▼▼▼
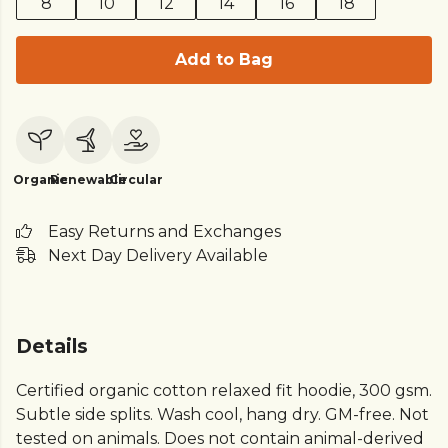
8
10
12
14
16
18
Add to Bag
Organic
Renewable
Circular
Easy Returns and Exchanges
Next Day Delivery Available
Details
Certified organic cotton relaxed fit hoodie, 300 gsm.
Subtle side splits. Wash cool, hang dry. GM-free. Not
tested on animals. Does not contain animal-derived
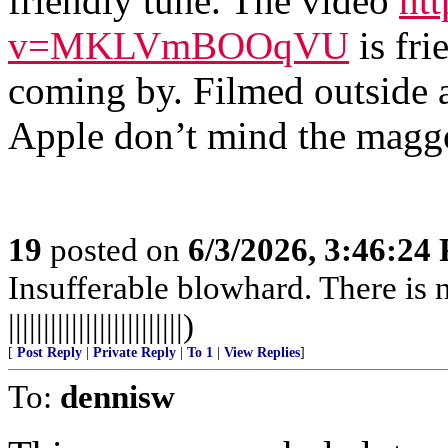
friendly tune. The video
ht
v=MKLVmBOOqVU
is fri
coming by. Filmed outside a
Apple don’t mind the magg
19
posted on
6/3/2026, 3:46:24
Insufferable blowhard. There is n
|||||||||||||||||||||||||)
[
Post Reply
|
Private Reply
|
To 1
|
View Replies
]
To:
dennisw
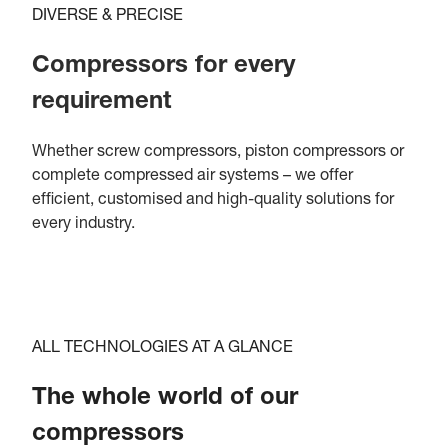
DIVERSE & PRECISE
Compressors for every
requirement
Whether screw compressors, piston compressors or
complete compressed air systems – we offer
efficient, customised and high-quality solutions for
every industry.
ALL TECHNOLOGIES AT A GLANCE
The whole world of our
compressors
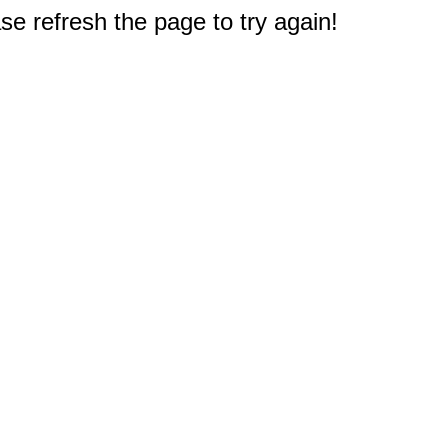
e refresh the page to try again!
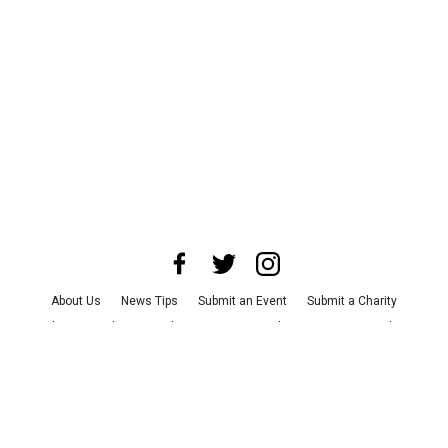
About Us
News Tips
Submit an Event
Submit a Charity
Advertise with Us
Jobs
Terms & Conditions
Privacy Policy
©
2026
CultureMap LLC. All Rights Reserved.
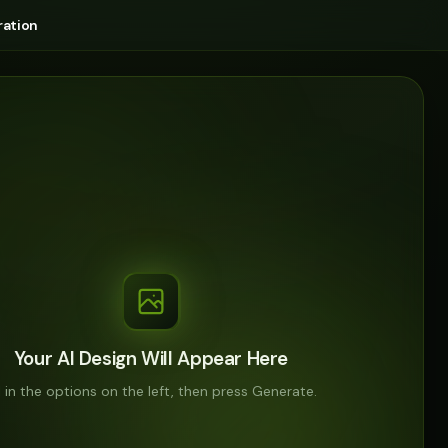
ation
Your AI Design Will Appear Here
ll in the options on the left, then press Generate.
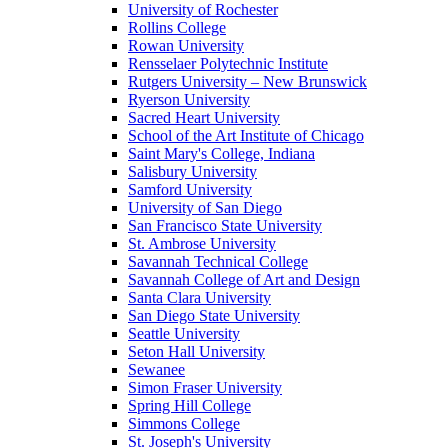
University of Rochester
Rollins College
Rowan University
Rensselaer Polytechnic Institute
Rutgers University – New Brunswick
Ryerson University
Sacred Heart University
School of the Art Institute of Chicago
Saint Mary's College, Indiana
Salisbury University
Samford University
University of San Diego
San Francisco State University
St. Ambrose University
Savannah Technical College
Savannah College of Art and Design
Santa Clara University
San Diego State University
Seattle University
Seton Hall University
Sewanee
Simon Fraser University
Spring Hill College
Simmons College
St. Joseph's University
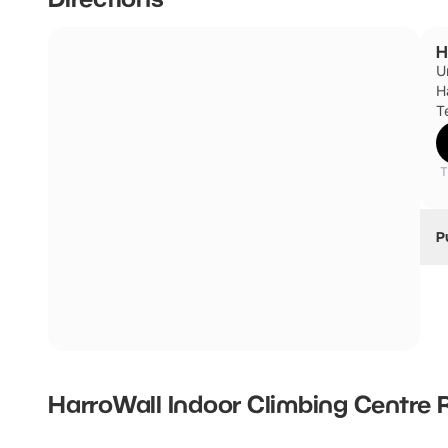
H
U
H
T
T
P
H
HarroWall Indoor Climbing Centre
R
New content loaded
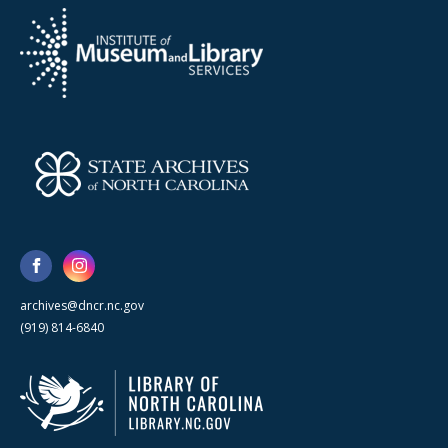
archives@dncr.nc.gov
(919) 814-6840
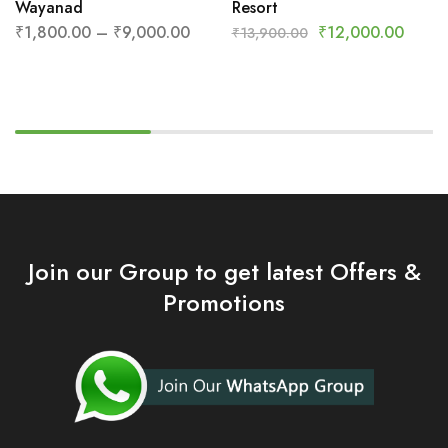
Wayanad
Resort
₹
1,800.00
–
₹
9,000.00
₹
12,000.00
₹
13,900.00
Join our Group to get latest Offers &
Promotions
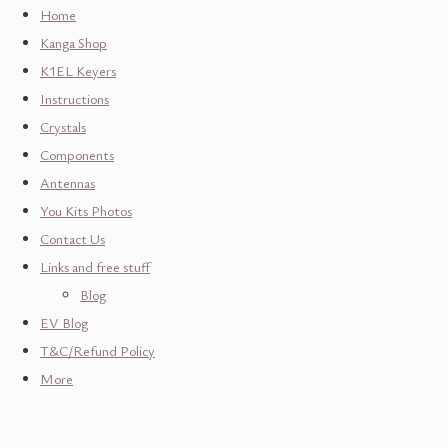
Home
Kanga Shop
K1EL Keyers
Instructions
Crystals
Components
Antennas
You Kits Photos
Contact Us
Links and free stuff
Blog
EV Blog
T&C/Refund Policy
More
▲▲▲
Problem description: The records above must be repeated exactly, minus their pictures.

Exercise response:
8
10
12
14
16
18
Add to Bag
Organic
Renewable
Circular
Easy Returns and Exchanges
Next Day Delivery Available
Details
Certified organic cotton relaxed fit hoodie, 300 gsm.
Subtle side splits. Wash cool, hang dry. GM-free. Not
tested on animals. Does not contain animal-derived
friendly tune. The video
ht
v=MKLVmBOOqVU
is fri
coming by. Filmed outside a
Apple don’t mind the magg
19
posted on
6/3/2026, 3:46:24
Insufferable blowhard. There is n
|||||||||||||||||||||||||)
[
Post Reply
|
Private Reply
|
To 1
|
View Replies
]
To:
dennisw
DIVERSE & PRECISE
Compressors for every
requirement
Whether screw compressors, piston compressors or
complete compressed air systems – we offer
efficient, customised and high-quality solutions for
every industry.
ALL TECHNOLOGIES AT A GLANCE
The whole world of our
compressors
e refresh the page to try again!
About Us
News Tips
Submit an Event
Submit a Charity
Advertise with Us
Jobs
Terms & Conditions
Privacy Policy
©
2026
CultureMap LLC. All Rights Reserved.
ation
Your AI Design Will Appear Here
ll in the options on the left, then press Generate.
University of Rochester
Rollins College
Rowan University
Rensselaer Polytechnic Institute
Rutgers University – New Brunswick
Ryerson University
Sacred Heart University
School of the Art Institute of Chicago
Saint Mary's College, Indiana
Salisbury University
Samford University
University of San Diego
San Francisco State University
St. Ambrose University
Savannah Technical College
Savannah College of Art and Design
Santa Clara University
San Diego State University
Seattle University
Seton Hall University
Sewanee
Simon Fraser University
Spring Hill College
Simmons College
St. Joseph's University
H
U
H
T
T
P
H
HarroWall Indoor Climbing Centre
R
New content loaded
archives@dncr.nc.gov
(919) 814-6840
Wayanad
Resort
₹
1,800.00
–
₹
9,000.00
₹
12,000.00
₹
13,900.00
Join our Group to get latest Offers &
Promotions
Home
Kanga Shop
K1EL Keyers
Instructions
Crystals
Components
Antennas
You Kits Photos
Contact Us
Links and free stuff
Blog
EV Blog
T&C/Refund Policy
More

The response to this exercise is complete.